Обсуждение: Apparent deadlock 7.0.1

Поиск
Список
Период
Сортировка

Apparent deadlock 7.0.1

От
Grim
Дата:
Hi

I have noticed a deadlock happening on 7.0.1 on updates.

The backends just lock, and take up as much CPU as they can. I kill
the postmaster, and the backends stay alive, using CPU at the highest
rate possible. The operations arent that expensive, just a single line
of update.

Anyone else seen this? Anyone dealing with this?
If not, I will start to try and get some debug information.

Also, I tried to make an index and had the following problem

search=# select count(*) from search_word_te;count 
-------71864
(1 row)

search=# create index search_word_te_index on search_word_te (word,wordnum);
ERROR:  btree: index item size 3040 exceeds maximum 2717

What is this all about? It worked fine on 6.5.2
                    ~Michael


Re: Apparent deadlock 7.0.1

От
Tom Lane
Дата:
Grim <grim@ewtoo.org> writes:
> I have noticed a deadlock happening on 7.0.1 on updates.
> The backends just lock, and take up as much CPU as they can. I kill
> the postmaster, and the backends stay alive, using CPU at the highest
> rate possible. The operations arent that expensive, just a single line
> of update.
> Anyone else seen this? Anyone dealing with this?

News to me.  What sort of hardware are you running on?  It sort of
sounds like the spinlock code not working as it should --- and since
spinlocks are done with platform-dependent assembler, it matters...

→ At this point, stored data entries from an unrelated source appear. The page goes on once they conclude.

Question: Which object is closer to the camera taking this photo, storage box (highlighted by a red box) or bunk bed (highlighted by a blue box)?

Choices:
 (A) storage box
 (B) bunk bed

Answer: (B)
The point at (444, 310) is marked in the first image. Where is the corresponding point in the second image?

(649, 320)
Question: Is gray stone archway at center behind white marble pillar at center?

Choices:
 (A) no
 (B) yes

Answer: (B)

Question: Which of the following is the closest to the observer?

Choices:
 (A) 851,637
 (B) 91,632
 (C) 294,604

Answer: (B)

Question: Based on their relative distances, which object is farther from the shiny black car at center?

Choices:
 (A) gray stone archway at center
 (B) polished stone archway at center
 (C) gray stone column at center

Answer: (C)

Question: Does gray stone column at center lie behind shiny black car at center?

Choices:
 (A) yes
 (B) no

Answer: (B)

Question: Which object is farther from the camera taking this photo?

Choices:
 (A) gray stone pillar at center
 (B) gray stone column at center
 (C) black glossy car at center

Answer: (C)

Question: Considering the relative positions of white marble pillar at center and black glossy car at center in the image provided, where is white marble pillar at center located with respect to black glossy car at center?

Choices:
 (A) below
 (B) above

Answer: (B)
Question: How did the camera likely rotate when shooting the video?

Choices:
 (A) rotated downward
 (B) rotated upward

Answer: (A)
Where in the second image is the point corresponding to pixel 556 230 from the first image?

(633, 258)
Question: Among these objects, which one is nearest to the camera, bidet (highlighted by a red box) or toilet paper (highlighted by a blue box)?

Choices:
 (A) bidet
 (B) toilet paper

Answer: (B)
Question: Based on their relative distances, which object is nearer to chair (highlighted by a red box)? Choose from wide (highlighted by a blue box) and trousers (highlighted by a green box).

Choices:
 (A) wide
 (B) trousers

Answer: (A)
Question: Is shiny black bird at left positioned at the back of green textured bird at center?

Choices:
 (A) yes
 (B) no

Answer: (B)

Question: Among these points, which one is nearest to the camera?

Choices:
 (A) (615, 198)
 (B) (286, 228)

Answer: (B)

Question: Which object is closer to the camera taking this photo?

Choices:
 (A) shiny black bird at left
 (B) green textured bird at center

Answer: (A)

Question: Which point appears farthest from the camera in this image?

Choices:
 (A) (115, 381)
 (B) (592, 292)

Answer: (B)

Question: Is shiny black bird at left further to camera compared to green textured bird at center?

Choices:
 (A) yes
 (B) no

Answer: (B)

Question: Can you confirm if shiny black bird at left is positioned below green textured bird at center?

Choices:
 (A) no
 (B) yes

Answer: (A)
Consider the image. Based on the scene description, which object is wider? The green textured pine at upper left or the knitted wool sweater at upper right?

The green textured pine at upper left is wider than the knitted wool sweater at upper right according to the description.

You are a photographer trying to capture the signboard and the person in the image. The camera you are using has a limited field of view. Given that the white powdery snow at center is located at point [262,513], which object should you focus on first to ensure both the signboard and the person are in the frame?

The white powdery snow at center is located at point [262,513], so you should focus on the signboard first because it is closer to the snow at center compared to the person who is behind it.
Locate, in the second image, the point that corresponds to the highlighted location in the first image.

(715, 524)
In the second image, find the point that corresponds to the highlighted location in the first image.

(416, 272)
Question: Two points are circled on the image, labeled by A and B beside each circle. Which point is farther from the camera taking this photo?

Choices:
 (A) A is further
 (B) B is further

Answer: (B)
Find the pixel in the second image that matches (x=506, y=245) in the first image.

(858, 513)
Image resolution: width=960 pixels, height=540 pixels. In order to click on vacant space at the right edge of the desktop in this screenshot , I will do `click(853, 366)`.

> search=# create index search_word_te_index on search_word_te (word,wordnum);
> ERROR:  btree: index item size 3040 exceeds maximum 2717
> What is this all about? It worked fine on 6.5.2

If you had the same data in 6.5.2 then you were living on borrowed time.
The btree code assumes it can fit at least three keys per page, and if
you have some keys > 1/3 page then sooner or later three of them will
need to be stored on the same page.  6.5.2 didn't complain in advance,
it just crashed hard when that situation came up.  7.0 prevents the
problem by not letting you store an oversized key to begin with.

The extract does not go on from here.